Lei, parlando delle dichiarazioni di alcuni pentiti, le ha definite delle fesserie così grandi da non reggersi neppure in piedi, a partire da quel Maurizio Avola che nel 2006 riferì agli inquirenti un episodio tornatogli alla mente dopo tredici anni. Sosteneva d’averla vista alla guida di una Lancia Delta HF integrale… “Versione talmente assurda da essere stata, peraltro, immediatamente archiviata. Dal lavoro degli investigatori emerse addirittura che il primo modello di quell’auto venne immatricolato in provincia di Catania solo dopo l’arresto del pentito”.
Scusi, solo per curiosità: Raffaele Lombardo ha mai guidato una Lancia Delta HF integrale in vita sua? “No, no, no, mai”.
Tra una domanda e l’altra ci accorgiamo che l’unico ‘blitz’ che può far battere più forte il cuore del presidente è quello della bellissima moglie Saveria Grosso, tanto che al suo arrivo, inaspettato, Raffaele Lombardo s’illumina in volto, si alza e le va incontro per darle un bacio.
L’intervista riprende. Presidente, dopo le sue recenti dichiarazioni, qualcuno ipotizza che per le regionali si possa andare a votare già in autunno… “Al momento non è preventivabile, le ribadisco che in questa fase mi sta a cuore solo l’immagine della Regione e mai consentirò che il provvedimento di un giudice possa sfiorare il presidente della Regione: prenderò atto dell’esito da privato cittadino. Il presidente della Regione non sarà rinviato a giudizio, io mi dimetterò un minuto prima che il giudice decida sul rinvio a giudizio o sull’archiviazione, proprio per tenere lontana la Regione da qualunque rischio. E ciò varrà anche per il caso in cui con i miei legali dovessi decidere di ricorrere al rito abbreviato (che consente di giudicare allo stato degli atti, ndr): anche in quel caso mi dimetterò un minuto prima della sentenza che, lo ribadisco anche a lei, secondo la mia coscienza dovrebbe essere di assoluzione”.
Capisco, però nel caso in cui lei dovesse optare per il rito abbreviato si potrebbe anche arrivare oltre la fine della legislatura per avere il verdetto del giudice. “Al momento non è possibile ipotizzare quanto ci vorrà, ma una cosa a lei, che so essere stato prima consigliere comunale e poi candidato sindaco del Pdl a Mascalucia, mi sento di dirla: escludo nella maniera più categorica che mi avvarrò del legittimo impedimento (lasciando intendere che, nel caso di rito abbreviato, i tempi del giudizio saranno quelli necessari, insomma lui non farà nulla per allungarli, ndr).
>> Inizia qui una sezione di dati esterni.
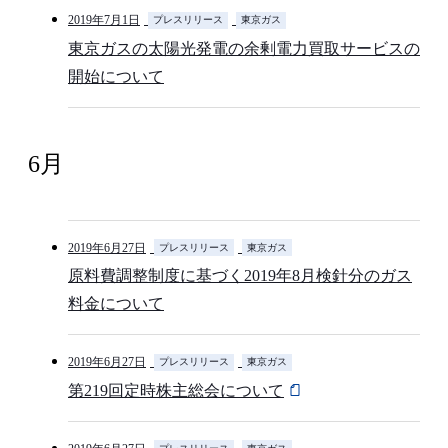
2019年7月1日
プレスリリース
東京ガス
東京ガスの太陽光発電の余剰電力買取サービスの
開始について
6月
2019年6月27日
プレスリリース
東京ガス
原料費調整制度に基づく2019年8月検針分のガス
料金について
2019年6月27日
プレスリリース
東京ガス
第219回定時株主総会について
E aggiungo che non mi sono dimesso sino ad ora solo perché se facessi un passo indietro adesso, riconoscerei la fondatezza e non la strumentalità di questa indagine. Comunque ho detto, e lo ripeto anche a lei, che non aspetterò un verdetto”.
Poi qualche passaggio sul fatto che a suo avviso le tesi poste a fondamento delle accuse “non si reggono minimante in piedi”, concetti che Raffaele Lombardo aveva esternato il giorno prima durante la conferenza stampa tenuta a Palazzo D’Orleans. Dopo Avola, a distanza di tempo, anche un altro pentito, Maurizio Di Gati, ex capomafia dell’agrigentino, la chiama in causa sostenendo che un suo socio, un certo Di Bella, gli avrebbe chiesto di votare per il Movimento dell’Autonomia. “Sì, ma come vede anche in questo caso siamo di fronte a dichiarazioni che definisco assolutamente ridicole: “Questo Di Bella risulta che sia stato arrestato nel 2004, prima della nascita del Mpa. E poi, come tutti sanno, il nostro punto di riferimento in provincia di Agrigento è Roberto di Mauro, ma Di Gati ha detto di avere fatto votare per un tale Arnone che non era candidato nelle liste dell’Mpa. Di Gati, quindi, ha mentito e per questo sarà perseguito“.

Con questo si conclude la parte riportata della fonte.